Tant mieux pour elle/Chapitre 7

Romans et contes, première partie (p. 200-202).


CHAPITRE VII

Qui est très-court, et qu’on trouvera peut-être trop long.


Le Prince Discret, devenu coq-perdrix, fut moins tendre et plus ardent ; c’est prendre un bon parti. La Princesse Tricolore, enfermée dans sa cage, sentit, à n’en pouvoir douter, qu’elle ne feroit pas la bégueule. Le Prince Potiron fit préparer ses armes, et la Fée Rancune ordonna que l’on fît un grand trou. (Le Lecteur touche au grand intérêt.) Le Soleil commençoit à baisser, et le calme du soir, rassurant les habitans des plaines, les invitoit à profiter de leur bonne santé. Potiron partit, arriva, se plaça ; on posa la cage à dix pas de lui, et la Fée Rancune se retira à l’écart. Tricolore, qui connoissoit cette espece de trafic, se promit bien de ne pas donner le plus petit appel : mais chez une perdrix, comme chez bien d’honnêtes personnes, souvent le physique l’emporte.

Tricolore, qui sentoit le coq à cœur-joie, laissa involontairement échapper des kiriques, kiriques. Discret, en cet instant, secoua ses ailes, se redressa, s’éleva sur ses pattes, se rengorgea, tourna autour de la cage, se plaça dessus, en redescendit, alla vis-à-vis la perdrix, passa la tête à travers les barreaux, présenta son bec, et fit des cris d’amour.

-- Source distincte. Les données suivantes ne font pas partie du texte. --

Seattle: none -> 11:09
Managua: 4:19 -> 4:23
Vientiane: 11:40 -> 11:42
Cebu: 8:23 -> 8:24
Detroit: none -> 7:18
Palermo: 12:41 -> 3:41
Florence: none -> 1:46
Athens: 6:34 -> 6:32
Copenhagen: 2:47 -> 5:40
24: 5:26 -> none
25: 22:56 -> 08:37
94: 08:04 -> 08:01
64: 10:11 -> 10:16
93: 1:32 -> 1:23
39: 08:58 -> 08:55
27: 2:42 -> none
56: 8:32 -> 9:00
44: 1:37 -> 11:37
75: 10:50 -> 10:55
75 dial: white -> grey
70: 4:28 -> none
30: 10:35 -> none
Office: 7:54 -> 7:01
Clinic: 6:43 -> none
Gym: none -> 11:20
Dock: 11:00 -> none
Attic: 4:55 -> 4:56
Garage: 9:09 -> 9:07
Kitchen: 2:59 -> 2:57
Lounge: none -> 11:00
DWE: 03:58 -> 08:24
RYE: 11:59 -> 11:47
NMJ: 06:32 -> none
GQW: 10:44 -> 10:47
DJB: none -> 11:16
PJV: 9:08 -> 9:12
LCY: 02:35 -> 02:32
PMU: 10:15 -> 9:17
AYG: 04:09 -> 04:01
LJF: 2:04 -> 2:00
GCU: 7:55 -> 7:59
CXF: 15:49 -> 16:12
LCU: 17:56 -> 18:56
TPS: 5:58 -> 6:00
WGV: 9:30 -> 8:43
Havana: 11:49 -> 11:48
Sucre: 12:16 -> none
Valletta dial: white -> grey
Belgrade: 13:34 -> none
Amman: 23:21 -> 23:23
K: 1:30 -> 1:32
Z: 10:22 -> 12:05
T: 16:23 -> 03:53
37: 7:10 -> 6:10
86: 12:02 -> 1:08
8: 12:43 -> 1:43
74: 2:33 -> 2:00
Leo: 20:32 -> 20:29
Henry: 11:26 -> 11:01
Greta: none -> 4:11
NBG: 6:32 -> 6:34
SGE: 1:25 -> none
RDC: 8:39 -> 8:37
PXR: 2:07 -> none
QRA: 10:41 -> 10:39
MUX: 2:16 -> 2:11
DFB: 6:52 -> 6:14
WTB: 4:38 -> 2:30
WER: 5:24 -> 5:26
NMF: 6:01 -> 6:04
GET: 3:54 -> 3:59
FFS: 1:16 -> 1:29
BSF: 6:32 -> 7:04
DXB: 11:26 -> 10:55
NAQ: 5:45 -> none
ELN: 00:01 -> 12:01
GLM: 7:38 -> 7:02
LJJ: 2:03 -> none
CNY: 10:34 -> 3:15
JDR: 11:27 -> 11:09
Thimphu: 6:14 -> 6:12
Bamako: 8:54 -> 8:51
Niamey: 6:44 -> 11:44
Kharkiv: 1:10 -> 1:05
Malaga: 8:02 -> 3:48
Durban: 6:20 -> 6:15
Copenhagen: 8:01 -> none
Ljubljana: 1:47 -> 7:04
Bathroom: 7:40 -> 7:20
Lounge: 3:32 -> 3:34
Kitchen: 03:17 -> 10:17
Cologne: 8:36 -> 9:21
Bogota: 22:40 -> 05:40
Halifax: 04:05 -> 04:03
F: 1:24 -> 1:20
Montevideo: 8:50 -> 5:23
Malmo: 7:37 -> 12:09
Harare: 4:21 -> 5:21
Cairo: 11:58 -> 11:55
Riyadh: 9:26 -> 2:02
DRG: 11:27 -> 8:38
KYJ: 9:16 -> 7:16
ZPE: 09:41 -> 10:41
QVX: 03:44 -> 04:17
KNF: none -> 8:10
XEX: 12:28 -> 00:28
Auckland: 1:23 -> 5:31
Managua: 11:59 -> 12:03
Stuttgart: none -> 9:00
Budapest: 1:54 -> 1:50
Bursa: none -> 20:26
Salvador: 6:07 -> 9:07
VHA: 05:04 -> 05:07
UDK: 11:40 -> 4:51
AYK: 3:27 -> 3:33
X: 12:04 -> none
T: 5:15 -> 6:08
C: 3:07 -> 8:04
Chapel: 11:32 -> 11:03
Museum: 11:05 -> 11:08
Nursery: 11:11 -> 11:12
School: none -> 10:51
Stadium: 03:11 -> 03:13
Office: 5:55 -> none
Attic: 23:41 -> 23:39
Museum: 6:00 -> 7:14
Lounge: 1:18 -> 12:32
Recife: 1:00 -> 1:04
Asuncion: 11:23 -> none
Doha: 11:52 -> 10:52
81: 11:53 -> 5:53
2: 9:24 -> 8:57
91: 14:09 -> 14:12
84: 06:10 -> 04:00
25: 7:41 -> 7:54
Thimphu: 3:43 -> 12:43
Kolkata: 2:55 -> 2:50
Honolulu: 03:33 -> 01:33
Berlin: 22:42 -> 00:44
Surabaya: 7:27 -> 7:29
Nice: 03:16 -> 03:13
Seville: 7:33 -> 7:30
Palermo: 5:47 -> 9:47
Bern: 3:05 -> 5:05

Outré de dépit, Potiron le coucha en joue, et tira le déclin : mais tel maître, telle arme ; celle de Potiron fit crac ; il se hâta de réparer la chose ; mais crac encore, et toujours crac. Ah ! maudite arme, ah ! chienne de patraque, s’écrioit-il écumant de fureur ! Tandis qu’il perdoit son temps, le coq ne perdit pas le sien ; il fit si bien, qu’il souleva la porte de la cage, et fut le plus heureux des coqs à la barbe de son rival. Potiron ne pouvoit pas sortir de son trou ; son ventre étoit trop gros, ses jambes trop courtes ; il se mit à crier de toutes ses forces : Hé ! ma chere mere, ma chere mere, venez donc vîte empêcher ce vilain. La Fée Rancune ne fit qu’un saut ; elle avoit déjà la main sur le Prince Discret : mais la Fée Rusée, qui étoit présente, quoiqu’on ne la vît point, rendit dans l’instant son fils invisible comme elle. Rancune le chercha en vain. Madame, dit Potiron, voilà une Princesse qui a bien peu de pudeur. Je l’en punirois, répondit la Fée ; mais on doit respecter son fruit. On la rapporta au Palais, elle pondit ses dix-sept œufs ; il ne s’en trouva pas un de clair : ainsi Tricolore eut dix-sept perdreaux du premier lit, sans avoir cependant perdu ses prémices de Princesse. Un des oracles du grand Instituteur se trouva vérifié. Dès que ses enfans furent revêtus de queues, on les mit en liberté, et la Fée Rusée rendit à la mere sa forme naturelle.

Ah ! Madame, s’écria-t-elle transportée de joie, que je vous ai d’obligations ; mais, de grâce, qu’est devenu votre fils ? La Fée Rusée, à cette question, tomba dans la tristesse, garda le silence pendant un moment, et fit cette réponse : Vous n’en aurez des nouvelles que trop tôt : le grand Instituteur ne se trompe pas ; vous ne pouvez vous dispenser d’ôter la vie à votre Amant, et dès le soir même qu’il mourra, vous serez forcée d’épouser Potiron. Tricolore voulut gémir ; mais la Fée Rusée, qui prévit que cela ne seroit pas amusant, la laissa seule, et fit fort bien. Je l’imiterai, et je ne rendrai pas compte des réflexions de la Princesse. Ce que l’on se dit à soi-même n’est pas toujours bon à dire aux autres.